§ **Saved data entries**:
----------
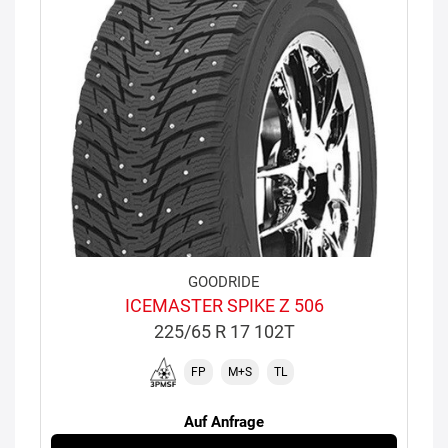
GOODRIDE
ICEMASTER SPIKE Z 506
225/65 R 17 102T
FP
M+S
TL
Auf Anfrage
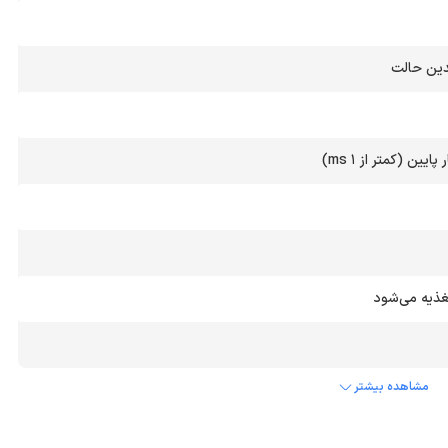
ین (کمتر از 1 ms)
مشاهده بیشتر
----------
§ **Work order**:
Exclude the pictures and print the rest of the data exactly.

§ **Response to the exercise**:
GOODRIDE
ICEMASTER SPIKE Z 506
225/65 R 17 102T
FP
M+S
TL
Auf Anfrage
ین (کمتر از 1 ms)
مشاهده بیشتر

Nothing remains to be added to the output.